Having spent the first thirty years of my life on one river, I spent the next thirty on the west side of the state.  I’ll be #foreverblue, loyal to the Royals;  and sometimes, I still wear red on Fridays for the #Chiefs.  Not that I care about the actual play, but home town pride creates a certain level of excitement that we carry with us everywhere we roam.  I watched the Chief’s play-off game through the Google Lady, asking her every few seconds, what’s the score.  She and I both died a little at the end.

The park in which I live had a Super Bowl party three or four weeks after I moved here, January 2018.  Nervous, alone, and worried about making a good impression, I hovered in the background.  I have no clue who played or won.  But I will remember the afternoon as my introduction to #deltalife, and to the community of Park Delta Bay.

This year, though — oh what a difference!  I know about a third of the full-time residents by name.  I wave to the right and left driving in or out.  I take the place for granted sometimes.  It’s where I live.  It’s home.

Angry at the entry of the Patriots into the game, nonetheless the Super Bowl Committee threw themselves into planning.  As for myself, I got chips, guac, salsa, and carrots.  I brought the oil and popcorn for the machine.  Somebody grilled hot dogs.  Another person brought 7-bean dip.  Wings appeared, and sliced sausages, and a plate of brownies.  Eventually the counter in the community room groaned under the weight of the potluck provisions.

I won the pool.
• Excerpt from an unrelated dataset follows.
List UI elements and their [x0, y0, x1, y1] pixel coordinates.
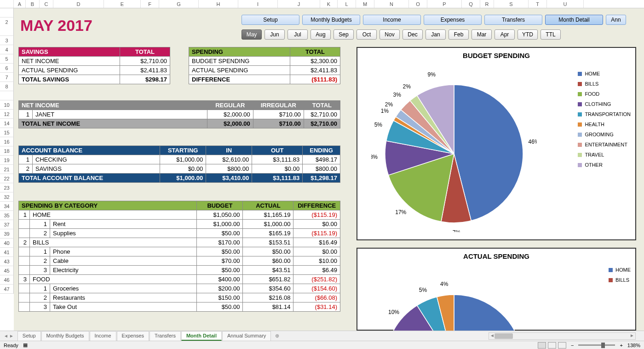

I have no idea how.  I picked five boxes and the person collecting guesses initialed for me.  I spent the afternoon playing Yahtzee with Teresa, the lady who lives five lots to the east of me; Sally from the far side of the park; and a five-year-old girl named Ella who turns out to  have mad dice-rolling skills.  Each adult won a game. Ella played as a team with Teresa.  Sally got the only Yahtzee!  We must have had more fun than the group watching the football game, because we got scolded for being too loud three times.  By sports fans.  Now that’s what I call a party.

It’s the third day of the sixty-second month of My Year Without Complaining.  Life continues.